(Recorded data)
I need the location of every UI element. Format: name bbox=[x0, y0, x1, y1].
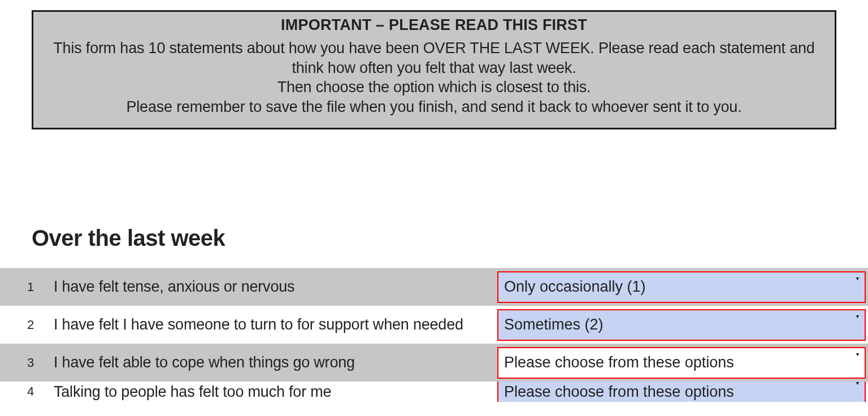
row-statement: I have felt able to cope when things go … bbox=[54, 344, 497, 382]
table-row: 4 Talking to people has felt too much fo… bbox=[0, 382, 868, 402]
table-row: 1 I have felt tense, anxious or nervous … bbox=[0, 268, 868, 306]
chevron-down-icon: ▾ bbox=[856, 314, 859, 319]
instructions-box: IMPORTANT – PLEASE READ THIS FIRST This … bbox=[32, 10, 836, 129]
statement-rows: 1 I have felt tense, anxious or nervous … bbox=[0, 268, 868, 402]
response-value: Please choose from these options bbox=[504, 383, 734, 401]
response-value: Please choose from these options bbox=[504, 354, 734, 371]
instructions-line1: This form has 10 statements about how yo… bbox=[53, 40, 814, 76]
response-select[interactable]: Sometimes (2) ▾ bbox=[497, 309, 866, 341]
row-number: 3 bbox=[0, 344, 54, 382]
row-select-wrap: Sometimes (2) ▾ bbox=[497, 306, 868, 344]
instructions-line2: Then choose the option which is closest … bbox=[277, 79, 591, 96]
response-select[interactable]: Only occasionally (1) ▾ bbox=[497, 271, 866, 303]
row-select-wrap: Only occasionally (1) ▾ bbox=[497, 268, 868, 306]
row-number: 1 bbox=[0, 268, 54, 306]
chevron-down-icon: ▾ bbox=[856, 382, 859, 386]
row-statement: I have felt I have someone to turn to fo… bbox=[54, 306, 497, 344]
row-select-wrap: Please choose from these options ▾ bbox=[497, 382, 868, 402]
row-number: 4 bbox=[0, 382, 54, 402]
row-select-wrap: Please choose from these options ▾ bbox=[497, 344, 868, 382]
chevron-down-icon: ▾ bbox=[856, 276, 859, 281]
row-statement: Talking to people has felt too much for … bbox=[54, 382, 497, 402]
instructions-line3: Please remember to save the file when yo… bbox=[126, 98, 741, 115]
response-select[interactable]: Please choose from these options ▾ bbox=[497, 382, 866, 402]
table-row: 3 I have felt able to cope when things g… bbox=[0, 344, 868, 382]
table-row: 2 I have felt I have someone to turn to … bbox=[0, 306, 868, 344]
instructions-body: This form has 10 statements about how yo… bbox=[44, 38, 824, 116]
chevron-down-icon: ▾ bbox=[856, 352, 859, 357]
response-value: Only occasionally (1) bbox=[504, 278, 646, 296]
instructions-title: IMPORTANT – PLEASE READ THIS FIRST bbox=[44, 16, 824, 34]
row-statement: I have felt tense, anxious or nervous bbox=[54, 268, 497, 306]
section-title: Over the last week bbox=[32, 226, 868, 251]
row-number: 2 bbox=[0, 306, 54, 344]
response-value: Sometimes (2) bbox=[504, 316, 604, 333]
response-select[interactable]: Please choose from these options ▾ bbox=[497, 347, 866, 379]
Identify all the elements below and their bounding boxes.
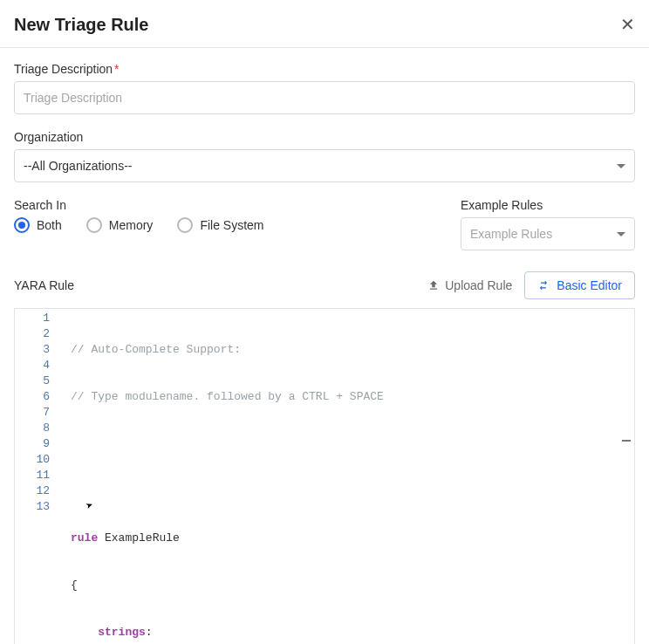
radio-memory[interactable]: Memory [86, 217, 154, 233]
radio-icon [177, 217, 193, 233]
radio-both[interactable]: Both [14, 217, 62, 233]
yara-code-editor[interactable]: 1 2 3 4 5 6 7 8 9 10 11 12 13 // Auto-Co… [14, 308, 635, 644]
triage-description-label: Triage Description* [14, 62, 635, 76]
organization-select[interactable]: --All Organizations-- [14, 149, 635, 182]
example-rules-select[interactable]: Example Rules [461, 217, 635, 250]
organization-select-value: --All Organizations-- [24, 159, 132, 173]
basic-editor-button[interactable]: Basic Editor [524, 271, 635, 299]
close-icon[interactable]: ✕ [620, 14, 635, 35]
chevron-down-icon [617, 164, 625, 168]
mouse-cursor-icon: ➤ [84, 497, 96, 515]
code-area[interactable]: // Auto-Complete Support: // Type module… [65, 309, 634, 644]
search-in-label: Search In [14, 198, 443, 212]
organization-label: Organization [14, 130, 635, 144]
triage-description-input[interactable] [14, 81, 635, 114]
swap-icon [537, 279, 550, 291]
example-rules-placeholder: Example Rules [470, 227, 552, 241]
modal-title: New Triage Rule [14, 15, 149, 35]
upload-icon [427, 279, 440, 291]
minimap-indicator [622, 440, 631, 442]
yara-rule-label: YARA Rule [14, 278, 74, 292]
radio-icon [14, 217, 30, 233]
upload-rule-button[interactable]: Upload Rule [427, 278, 512, 292]
radio-icon [86, 217, 102, 233]
chevron-down-icon [617, 232, 625, 236]
example-rules-label: Example Rules [461, 198, 635, 212]
line-number-gutter: 1 2 3 4 5 6 7 8 9 10 11 12 13 [15, 309, 65, 644]
radio-file-system[interactable]: File System [177, 217, 263, 233]
required-indicator: * [114, 62, 119, 76]
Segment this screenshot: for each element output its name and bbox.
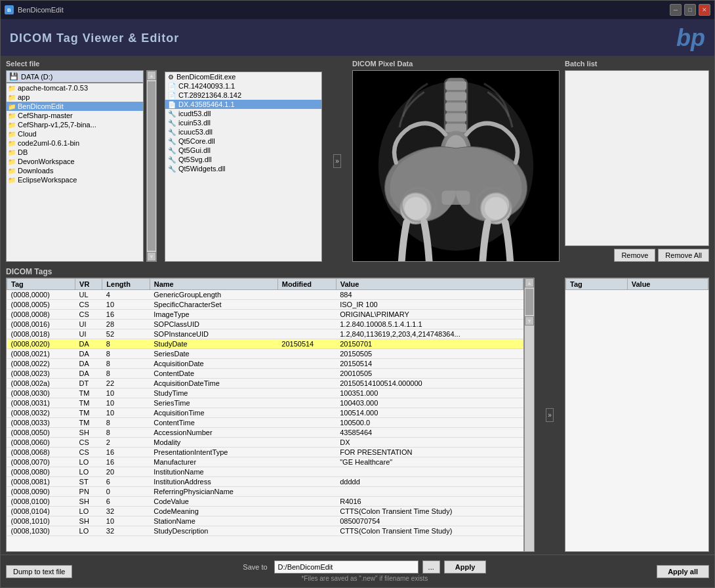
- table-row[interactable]: (0008,1010)SH10StationName0850070754: [7, 516, 523, 526]
- tree-item-apache[interactable]: 📁 apache-tomcat-7.0.53: [7, 83, 143, 93]
- drive-root[interactable]: 💾 DATA (D:): [6, 70, 144, 83]
- table-row[interactable]: (0008,0031)TM10SeriesTime100403.000: [7, 398, 523, 408]
- scroll-up-arrow[interactable]: ▲: [147, 71, 156, 80]
- browse-button[interactable]: ...: [422, 560, 440, 574]
- bottom-bar: Dump to text file Save to ... Apply *Fil…: [1, 555, 714, 587]
- tree-item-cloud[interactable]: 📁 Cloud: [7, 129, 143, 138]
- tag-cell-len: 8: [102, 349, 150, 359]
- folder-name: DevonWorkspace: [18, 158, 75, 165]
- tree-item-bendicomedit[interactable]: 📁 BenDicomEdit: [7, 102, 143, 111]
- table-row[interactable]: (0008,0000)UL4GenericGroupLength884: [7, 290, 523, 300]
- tag-cell-len: 28: [102, 320, 150, 329]
- remove-button[interactable]: Remove: [614, 249, 655, 262]
- file-item-icuuc[interactable]: 🔧 icuuc53.dll: [165, 127, 321, 136]
- tree-item-db[interactable]: 📁 DB: [7, 148, 143, 157]
- folder-tree-scrollbar[interactable]: ▲ ▼: [146, 70, 157, 262]
- table-row[interactable]: (0008,0070)LO16Manufacturer"GE Healthcar…: [7, 457, 523, 467]
- file-list[interactable]: ⚙ BenDicomEdit.exe 📄 CR.14240093.1.1 📄 C…: [165, 72, 322, 262]
- tags-scroll-up[interactable]: ▲: [525, 278, 534, 287]
- remove-all-button[interactable]: Remove All: [658, 249, 709, 262]
- table-row[interactable]: (0008,1030)LO32StudyDescriptionCTTS(Colo…: [7, 526, 523, 536]
- batch-tags-table-wrapper[interactable]: Tag Value: [565, 278, 709, 552]
- table-row[interactable]: (0008,0100)SH6CodeValueR4016: [7, 497, 523, 507]
- batch-list-area[interactable]: [565, 70, 709, 246]
- bottom-center-wrapper: Save to ... Apply *Files are saved as ".…: [72, 560, 657, 582]
- tag-cell-len: 8: [102, 339, 150, 349]
- table-row[interactable]: (0008,0033)TM8ContentTime100500.0: [7, 418, 523, 428]
- table-row[interactable]: (0008,0104)LO32CodeMeaningCTTS(Colon Tra…: [7, 507, 523, 516]
- tags-table-wrapper[interactable]: Tag VR Length Name Modified Value (0008,…: [6, 278, 524, 552]
- file-item-exe[interactable]: ⚙ BenDicomEdit.exe: [165, 72, 321, 81]
- tag-cell-modified: [277, 418, 336, 428]
- apply-button[interactable]: Apply: [444, 560, 487, 574]
- table-row[interactable]: (0008,0050)SH8AccessionNumber43585464: [7, 428, 523, 438]
- table-row[interactable]: (0008,0060)CS2ModalityDX: [7, 438, 523, 448]
- file-item-icudt[interactable]: 🔧 icudt53.dll: [165, 109, 321, 118]
- title-bar: B BenDicomEdit ─ □ ✕: [1, 1, 714, 19]
- folder-icon: 📁: [8, 85, 16, 92]
- tag-cell-name: ImageType: [150, 310, 277, 320]
- tag-cell-len: 16: [102, 310, 150, 320]
- maximize-button[interactable]: □: [684, 4, 696, 16]
- batch-col-tag: Tag: [566, 279, 628, 290]
- tag-cell-value: [336, 487, 523, 497]
- table-row[interactable]: (0008,0030)TM10StudyTime100351.000: [7, 388, 523, 398]
- tags-scroll-thumb[interactable]: [525, 289, 533, 315]
- minimize-button[interactable]: ─: [670, 4, 682, 16]
- tree-item-cefsharp-master[interactable]: 📁 CefSharp-master: [7, 111, 143, 120]
- table-row[interactable]: (0008,002a)DT22AcquisitionDateTime201505…: [7, 379, 523, 388]
- folder-icon: 📁: [8, 131, 16, 138]
- table-row[interactable]: (0008,0023)DA8ContentDate20010505: [7, 369, 523, 379]
- table-row[interactable]: (0008,0008)CS16ImageTypeORIGINAL\PRIMARY: [7, 310, 523, 320]
- tree-item-devonworkspace[interactable]: 📁 DevonWorkspace: [7, 157, 143, 166]
- dump-to-text-button[interactable]: Dump to text file: [6, 565, 72, 578]
- table-row[interactable]: (0008,0018)UI52SOPInstanceUID1.2,840,113…: [7, 329, 523, 339]
- table-row[interactable]: (0008,0081)ST6InstitutionAddressddddd: [7, 477, 523, 487]
- file-item-qt5svg[interactable]: 🔧 Qt5Svg.dll: [165, 155, 321, 164]
- table-row[interactable]: (0008,0068)CS16PresentationIntentTypeFOR…: [7, 448, 523, 457]
- table-row[interactable]: (0008,0005)CS10SpecificCharacterSetISO_I…: [7, 300, 523, 310]
- file-item-ct[interactable]: 📄 CT.28921364.8.142: [165, 91, 321, 100]
- file-icon: 📄: [168, 101, 176, 108]
- tag-cell-name: CodeMeaning: [150, 507, 277, 516]
- table-row[interactable]: (0008,0020)DA8StudyDate2015051420150701: [7, 339, 523, 349]
- apply-all-button[interactable]: Apply all: [657, 565, 709, 578]
- tree-item-code2uml[interactable]: 📁 code2uml-0.6.1-bin: [7, 138, 143, 148]
- file-item-qt5gui[interactable]: 🔧 Qt5Gui.dll: [165, 146, 321, 155]
- tree-item-eclipseworkspace[interactable]: 📁 EclipseWorkspace: [7, 175, 143, 184]
- table-row[interactable]: (0008,0032)TM10AcquisitionTime100514.000: [7, 408, 523, 418]
- tag-cell-tag: (0008,1030): [7, 526, 75, 536]
- tag-cell-len: 6: [102, 477, 150, 487]
- tag-cell-value: 1.2.840.10008.5.1.4.1.1.1: [336, 320, 523, 329]
- table-row[interactable]: (0008,0090)PN0ReferringPhysicianName: [7, 487, 523, 497]
- batch-col-value: Value: [627, 279, 708, 290]
- file-item-qt5core[interactable]: 🔧 Qt5Core.dll: [165, 136, 321, 146]
- scroll-thumb[interactable]: [148, 81, 155, 251]
- table-row[interactable]: (0008,0016)UI28SOPClassUID1.2.840.10008.…: [7, 320, 523, 329]
- tree-item-app[interactable]: 📁 app: [7, 93, 143, 102]
- file-item-dx[interactable]: 📄 DX.43585464.1.1: [165, 100, 321, 109]
- tag-cell-tag: (0008,0068): [7, 448, 75, 457]
- table-row[interactable]: (0008,0022)DA8AcquisitionDate20150514: [7, 359, 523, 369]
- tree-item-cefsharp-bina[interactable]: 📁 CefSharp-v1,25,7-bina...: [7, 120, 143, 129]
- tree-item-downloads[interactable]: 📁 Downloads: [7, 166, 143, 175]
- tag-cell-value: 100500.0: [336, 418, 523, 428]
- tag-cell-tag: (0008,0008): [7, 310, 75, 320]
- col-value: Value: [336, 279, 523, 290]
- tags-nav-right-button[interactable]: »: [546, 408, 554, 422]
- file-item-cr[interactable]: 📄 CR.14240093.1.1: [165, 81, 321, 91]
- nav-right-button[interactable]: »: [333, 154, 341, 168]
- file-item-icuin[interactable]: 🔧 icuin53.dll: [165, 118, 321, 127]
- table-row[interactable]: (0008,0080)LO20InstitutionName: [7, 467, 523, 477]
- file-name: DX.43585464.1.1: [178, 100, 235, 108]
- close-button[interactable]: ✕: [699, 4, 710, 16]
- tags-scroll-down[interactable]: ▼: [525, 316, 534, 326]
- file-item-qt5widgets[interactable]: 🔧 Qt5Widgets.dll: [165, 164, 321, 173]
- save-path-input[interactable]: [274, 560, 419, 574]
- folder-tree[interactable]: 📁 apache-tomcat-7.0.53 📁 app 📁 BenDicomE…: [6, 83, 144, 262]
- tag-cell-name: StudyDate: [150, 339, 277, 349]
- table-row[interactable]: (0008,0021)DA8SeriesDate20150505: [7, 349, 523, 359]
- tag-cell-tag: (0008,0104): [7, 507, 75, 516]
- tags-scrollbar[interactable]: ▲ ▼: [524, 278, 535, 552]
- scroll-down-arrow[interactable]: ▼: [147, 252, 156, 261]
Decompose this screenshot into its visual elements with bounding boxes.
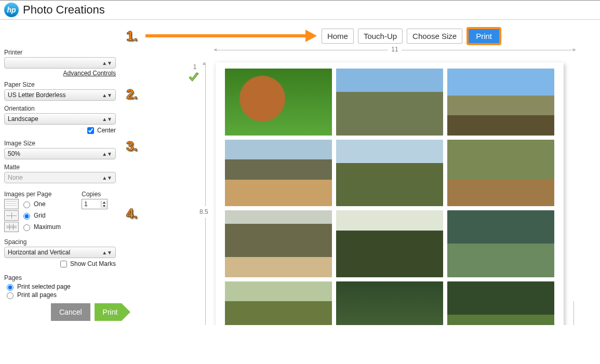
showcut-label: Show Cut Marks bbox=[70, 260, 116, 267]
print-sheet bbox=[216, 62, 564, 325]
center-checkbox[interactable] bbox=[87, 127, 94, 134]
ipp-one-radio[interactable] bbox=[23, 201, 30, 208]
photo-thumb[interactable] bbox=[225, 69, 332, 136]
spacing-select[interactable]: Horizontal and Vertical ▲▼ bbox=[4, 247, 116, 258]
caret-icon: ▲▼ bbox=[102, 60, 112, 66]
annotation-3: 3. bbox=[126, 138, 138, 154]
photo-thumb[interactable] bbox=[336, 140, 443, 207]
print-button[interactable]: Print bbox=[95, 303, 122, 321]
ipp-max-radio[interactable] bbox=[23, 224, 30, 231]
ipp-max-label: Maximum bbox=[34, 223, 61, 231]
matte-select[interactable]: None ▲▼ bbox=[4, 172, 116, 183]
matte-value: None bbox=[8, 174, 23, 181]
photo-thumb[interactable] bbox=[447, 140, 554, 207]
orientation-select[interactable]: Landscape ▲▼ bbox=[4, 113, 116, 125]
papersize-select[interactable]: US Letter Borderless ▲▼ bbox=[4, 89, 116, 101]
spacing-value: Horizontal and Vertical bbox=[8, 249, 70, 256]
ruler-cell-vertical: 2 bbox=[567, 301, 574, 325]
pages-all-radio[interactable] bbox=[7, 292, 14, 299]
ipp-max-icon bbox=[4, 222, 19, 232]
matte-label: Matte bbox=[4, 164, 122, 171]
imagesize-value: 50% bbox=[8, 150, 20, 157]
hp-logo-icon: hp bbox=[4, 3, 19, 17]
center-label: Center bbox=[97, 127, 116, 134]
photo-thumb[interactable] bbox=[447, 281, 554, 326]
app-title: Photo Creations bbox=[23, 3, 105, 17]
photo-thumb[interactable] bbox=[225, 281, 332, 326]
photo-thumb[interactable] bbox=[225, 210, 332, 277]
tab-print[interactable]: Print bbox=[469, 29, 499, 43]
photo-thumb[interactable] bbox=[336, 281, 443, 326]
spacing-label: Spacing bbox=[4, 238, 122, 246]
tab-touchup[interactable]: Touch-Up bbox=[358, 29, 403, 44]
page-number: 1 bbox=[191, 63, 199, 71]
ruler-horizontal: 11 bbox=[216, 50, 574, 58]
printer-select[interactable]: ▲▼ bbox=[4, 57, 116, 69]
ipp-one-icon bbox=[4, 199, 19, 209]
annotation-arrow-icon bbox=[145, 32, 317, 39]
caret-icon: ▲▼ bbox=[102, 92, 112, 98]
orientation-label: Orientation bbox=[4, 105, 122, 112]
caret-icon: ▲▼ bbox=[102, 116, 112, 122]
photo-thumb[interactable] bbox=[336, 210, 443, 277]
ipp-label: Images per Page bbox=[4, 191, 61, 198]
imagesize-select[interactable]: 50% ▲▼ bbox=[4, 148, 116, 159]
copies-stepper[interactable]: 1 ▲▼ bbox=[82, 199, 108, 209]
tab-choosesize[interactable]: Choose Size bbox=[407, 29, 462, 44]
pages-label: Pages bbox=[4, 274, 122, 281]
cancel-button[interactable]: Cancel bbox=[51, 303, 90, 321]
caret-icon: ▲▼ bbox=[102, 175, 112, 181]
photo-thumb[interactable] bbox=[225, 140, 332, 207]
step-up-icon[interactable]: ▲ bbox=[101, 200, 107, 204]
annotation-4: 4. bbox=[126, 206, 138, 222]
annotation-1: 1. bbox=[126, 28, 138, 44]
step-down-icon[interactable]: ▼ bbox=[101, 204, 107, 208]
papersize-label: Paper Size bbox=[4, 81, 122, 88]
ipp-grid-radio[interactable] bbox=[23, 213, 30, 220]
ipp-one-label: One bbox=[34, 200, 46, 208]
ipp-grid-icon bbox=[4, 210, 19, 221]
copies-label: Copies bbox=[82, 191, 108, 198]
showcut-checkbox[interactable] bbox=[60, 261, 67, 267]
pages-all-label: Print all pages bbox=[17, 291, 57, 299]
orientation-value: Landscape bbox=[8, 115, 38, 123]
ruler-vertical: 8.5 bbox=[205, 62, 214, 325]
pages-selected-radio[interactable] bbox=[7, 284, 14, 291]
advanced-controls-link[interactable]: Advanced Controls bbox=[63, 70, 116, 77]
caret-icon: ▲▼ bbox=[102, 250, 112, 255]
preview-pane: Home Touch-Up Choose Size Print 11 8.5 1 bbox=[127, 20, 600, 325]
settings-sidebar: Printer ▲▼ Advanced Controls Paper Size … bbox=[0, 20, 127, 325]
pages-selected-label: Print selected page bbox=[17, 283, 71, 290]
checkmark-icon bbox=[186, 72, 201, 83]
printer-label: Printer bbox=[4, 49, 122, 56]
copies-value: 1 bbox=[84, 200, 88, 208]
annotation-2: 2. bbox=[126, 86, 138, 102]
step-tabs: Home Touch-Up Choose Size Print bbox=[322, 27, 501, 45]
photo-thumb[interactable] bbox=[447, 210, 554, 277]
photo-thumb[interactable] bbox=[336, 69, 443, 136]
photo-thumb[interactable] bbox=[447, 69, 554, 136]
caret-icon: ▲▼ bbox=[102, 151, 112, 157]
title-bar: hp Photo Creations bbox=[0, 0, 600, 20]
ipp-grid-label: Grid bbox=[34, 212, 46, 219]
papersize-value: US Letter Borderless bbox=[8, 91, 65, 99]
imagesize-label: Image Size bbox=[4, 140, 122, 147]
tab-home[interactable]: Home bbox=[322, 29, 354, 44]
tab-print-highlight: Print bbox=[466, 27, 501, 45]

▶ _Directions for this task_: For the word "imagesize", count the lines of the data that contain it and state only that count.

▶ _Answer for the task_: 3